* _The task_: Count the lines below containing "Открыть". Number only.

* _Data supplied_:
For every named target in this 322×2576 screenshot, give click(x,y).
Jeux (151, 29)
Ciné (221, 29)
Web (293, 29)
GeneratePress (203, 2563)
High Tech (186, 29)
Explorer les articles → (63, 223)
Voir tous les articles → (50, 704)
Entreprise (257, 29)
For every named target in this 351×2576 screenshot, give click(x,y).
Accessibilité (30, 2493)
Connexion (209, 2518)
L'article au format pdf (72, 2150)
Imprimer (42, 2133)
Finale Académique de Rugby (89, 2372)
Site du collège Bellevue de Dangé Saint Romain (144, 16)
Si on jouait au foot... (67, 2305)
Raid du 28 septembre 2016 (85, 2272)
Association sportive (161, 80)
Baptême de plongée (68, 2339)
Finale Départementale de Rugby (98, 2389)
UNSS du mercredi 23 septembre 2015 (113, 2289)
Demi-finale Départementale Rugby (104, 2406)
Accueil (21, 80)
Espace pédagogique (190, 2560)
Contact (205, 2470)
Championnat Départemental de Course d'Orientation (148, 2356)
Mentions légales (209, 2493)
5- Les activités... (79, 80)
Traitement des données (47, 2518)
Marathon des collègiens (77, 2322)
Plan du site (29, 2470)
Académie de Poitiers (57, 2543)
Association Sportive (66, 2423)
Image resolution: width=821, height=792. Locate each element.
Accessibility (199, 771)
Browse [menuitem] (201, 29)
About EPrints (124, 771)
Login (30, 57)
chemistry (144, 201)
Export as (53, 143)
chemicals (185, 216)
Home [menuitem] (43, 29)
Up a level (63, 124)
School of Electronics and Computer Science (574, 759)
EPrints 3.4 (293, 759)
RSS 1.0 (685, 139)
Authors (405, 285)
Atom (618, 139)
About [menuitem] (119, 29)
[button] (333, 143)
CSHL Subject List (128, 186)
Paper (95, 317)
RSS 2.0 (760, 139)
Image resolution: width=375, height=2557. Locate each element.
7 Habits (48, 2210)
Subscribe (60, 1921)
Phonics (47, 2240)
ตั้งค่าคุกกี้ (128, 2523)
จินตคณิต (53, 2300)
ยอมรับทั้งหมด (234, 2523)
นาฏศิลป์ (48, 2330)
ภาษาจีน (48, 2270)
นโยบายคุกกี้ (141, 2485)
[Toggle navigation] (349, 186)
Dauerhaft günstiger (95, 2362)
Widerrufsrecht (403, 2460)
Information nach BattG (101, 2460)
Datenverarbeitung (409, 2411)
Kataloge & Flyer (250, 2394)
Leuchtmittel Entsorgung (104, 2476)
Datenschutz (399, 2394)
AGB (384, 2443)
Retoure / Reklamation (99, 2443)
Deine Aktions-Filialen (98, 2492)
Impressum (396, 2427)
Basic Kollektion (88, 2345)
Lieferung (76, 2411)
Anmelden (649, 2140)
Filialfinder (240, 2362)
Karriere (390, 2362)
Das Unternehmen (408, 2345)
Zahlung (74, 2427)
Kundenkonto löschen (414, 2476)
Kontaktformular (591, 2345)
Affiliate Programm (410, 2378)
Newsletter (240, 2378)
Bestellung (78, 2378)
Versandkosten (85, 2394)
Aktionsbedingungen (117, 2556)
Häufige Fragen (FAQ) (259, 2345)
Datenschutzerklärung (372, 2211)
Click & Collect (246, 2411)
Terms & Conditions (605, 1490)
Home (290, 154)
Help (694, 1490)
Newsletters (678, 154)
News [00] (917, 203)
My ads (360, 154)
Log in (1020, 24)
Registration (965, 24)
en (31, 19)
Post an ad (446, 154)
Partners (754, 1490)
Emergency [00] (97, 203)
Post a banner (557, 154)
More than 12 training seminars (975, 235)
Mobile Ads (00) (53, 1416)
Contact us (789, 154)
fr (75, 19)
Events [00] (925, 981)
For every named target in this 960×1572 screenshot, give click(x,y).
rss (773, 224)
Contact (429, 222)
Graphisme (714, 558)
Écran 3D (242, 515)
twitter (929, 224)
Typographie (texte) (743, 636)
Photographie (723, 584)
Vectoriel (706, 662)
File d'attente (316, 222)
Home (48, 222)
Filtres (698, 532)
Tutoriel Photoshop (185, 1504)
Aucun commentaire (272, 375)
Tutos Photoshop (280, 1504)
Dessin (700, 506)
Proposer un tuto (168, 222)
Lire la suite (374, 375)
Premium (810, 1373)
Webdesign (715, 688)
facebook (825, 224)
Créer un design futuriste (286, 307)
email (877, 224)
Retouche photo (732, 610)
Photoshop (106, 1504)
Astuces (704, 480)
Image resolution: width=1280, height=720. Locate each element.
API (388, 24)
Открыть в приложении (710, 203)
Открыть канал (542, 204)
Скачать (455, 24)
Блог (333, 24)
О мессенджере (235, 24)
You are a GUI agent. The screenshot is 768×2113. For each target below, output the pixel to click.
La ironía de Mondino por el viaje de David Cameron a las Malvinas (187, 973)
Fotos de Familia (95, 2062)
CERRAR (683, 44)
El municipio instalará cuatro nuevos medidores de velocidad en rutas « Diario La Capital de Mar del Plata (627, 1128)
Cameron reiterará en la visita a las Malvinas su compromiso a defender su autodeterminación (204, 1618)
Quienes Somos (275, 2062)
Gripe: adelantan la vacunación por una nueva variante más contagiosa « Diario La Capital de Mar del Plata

* _Expected output_: 2